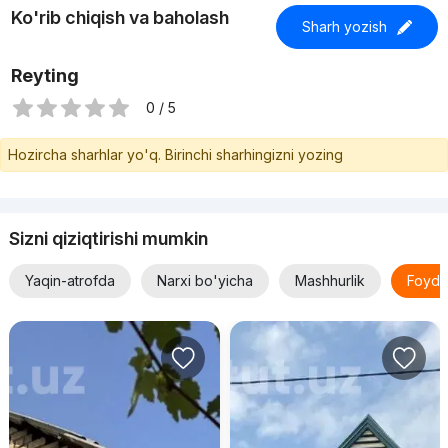
Ko'rib chiqish va baholash
Sharh yozish
Reyting
0 / 5
Hozircha sharhlar yo'q. Birinchi sharhingizni yozing
Sizni qiziqtirishi mumkin
Yaqin-atrofda
Narxi bo'yicha
Mashhurlik
Foyda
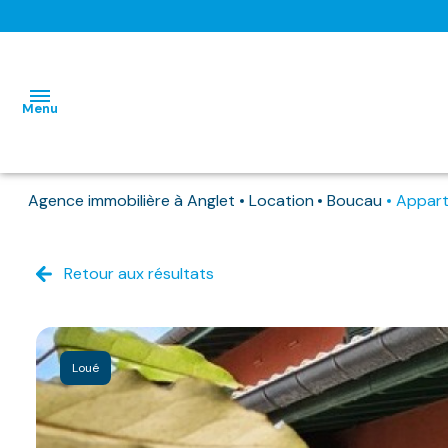
Menu
Agence immobilière à Anglet
Location
Boucau
Appar
L'AGENCE
NOS BIENS
Retour aux résultats
HABITATIONS
HABITATIONS
DISPONIBLES
IMMO
IMMO
NOS
PRO
PRO
BIENS
Loué
DEJA
LOUES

######

* [Your assignment] Reproduce the whole of the data, word for word, and omit its pictures.

* [Finished exercise]
Ko'rib chiqish va baholash
Sharh yozish
Reyting
0 / 5
Hozircha sharhlar yo'q. Birinchi sharhingizni yozing
Sizni qiziqtirishi mumkin
Yaqin-atrofda
Narxi bo'yicha
Mashhurlik
Foyda
Menu
Agence immobilière à Anglet
Location
Boucau
Appar
L'AGENCE
NOS BIENS
Retour aux résultats
HABITATIONS
HABITATIONS
DISPONIBLES
IMMO
IMMO
NOS
PRO
PRO
BIENS
Loué
DEJA
LOUES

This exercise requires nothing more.